If you have ever played a sport like soccer, basketball, or hockey, you know that you can’t just shoot at-will. You need information in order to decide whether or not it’s a good idea to take the shot. At the same time though, you can’t wait around forever to take the shot either.
In sports, some of that information you need is obtained during the game. For example, if one of the defensemen fell and left you with a wide open path to the goal you may decide to take the shot. Or, if you see that one of your teammates is wide open on the other side of the field, you may opt to pass instead of taking the shot.
Other information you might use comes before the game. You might research the other team and find out that the goalie’s left side is their weak side. If you’re on their left during the game, it might be advantageous to take the shot. Or, you may know that the other team’s defenseman on the other side of the field is new to the team and might be playing out of position. In that case, it may be better for your teammate to take the shot.
In the military, we would get similar information. During a mission, we might have stumbled across some key intelligence about the enemy. That’s like the game time information I wrote about earlier.

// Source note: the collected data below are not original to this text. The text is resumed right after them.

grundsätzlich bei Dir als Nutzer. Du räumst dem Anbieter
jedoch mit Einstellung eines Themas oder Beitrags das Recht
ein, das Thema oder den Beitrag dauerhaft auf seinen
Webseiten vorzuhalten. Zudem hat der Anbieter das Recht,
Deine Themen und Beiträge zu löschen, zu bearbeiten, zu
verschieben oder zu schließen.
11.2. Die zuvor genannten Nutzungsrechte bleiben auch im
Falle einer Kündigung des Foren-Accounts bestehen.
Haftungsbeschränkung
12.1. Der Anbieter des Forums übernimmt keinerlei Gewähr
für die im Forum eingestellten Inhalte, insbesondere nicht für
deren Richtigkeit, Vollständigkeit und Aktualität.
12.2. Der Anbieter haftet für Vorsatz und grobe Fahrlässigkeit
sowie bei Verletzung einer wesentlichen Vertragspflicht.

That information could determine whether or not we would continue the mission, or adjust what we’re doing on the fly. Similar to the pre-game information, the higher ranking Generals, etc. likely have lots of intelligence about the enemy. They know their strengths and weaknesses, which helps identify the strategy they’ll use when they fight against them.
Business Decision Making
Have you ever felt like you just didn’t have enough information to make a decision? Sure, when you first start a business you won’t have customer feedback or that sort of information, but as you gain momentum, you will have at least some of that information. Maybe you don’t have thousands of responses to the survey you sent out about new product features. So what?

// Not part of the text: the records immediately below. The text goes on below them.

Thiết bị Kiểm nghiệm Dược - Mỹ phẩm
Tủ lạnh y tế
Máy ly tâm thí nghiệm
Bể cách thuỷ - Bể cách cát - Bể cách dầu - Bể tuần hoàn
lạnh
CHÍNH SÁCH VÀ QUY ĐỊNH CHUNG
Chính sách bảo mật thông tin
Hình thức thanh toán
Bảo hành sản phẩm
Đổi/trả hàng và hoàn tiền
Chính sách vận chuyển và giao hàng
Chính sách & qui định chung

Use the handful of responses you did get and make a decision off of that. Use the feedback you do have to make a decision on what product features you will introduce next.

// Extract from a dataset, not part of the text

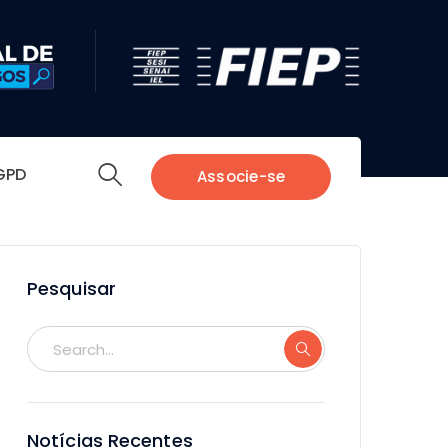
GPD
Associe-se
Pesquisar
Notícias Recentes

The responses you get may lead you in a direction that makes your product appealing to a whole new customer base.
Or, it could be a total flop.
Honestly, you won’t know until you try it. I wish I had a better answer than that.
However, once you know whether or not the decision you made was a good decision, you’ll have a brand new piece of information available to you.
- Was it a good decision? Great, do more of that – whatever it is.
- Was it a bad decision? Well, that sucks. Now you know not to do that or things like it again.
If you wait until you have perfect information, you’ll never make a decision. No new information is perfect. It’s just better than what you had before.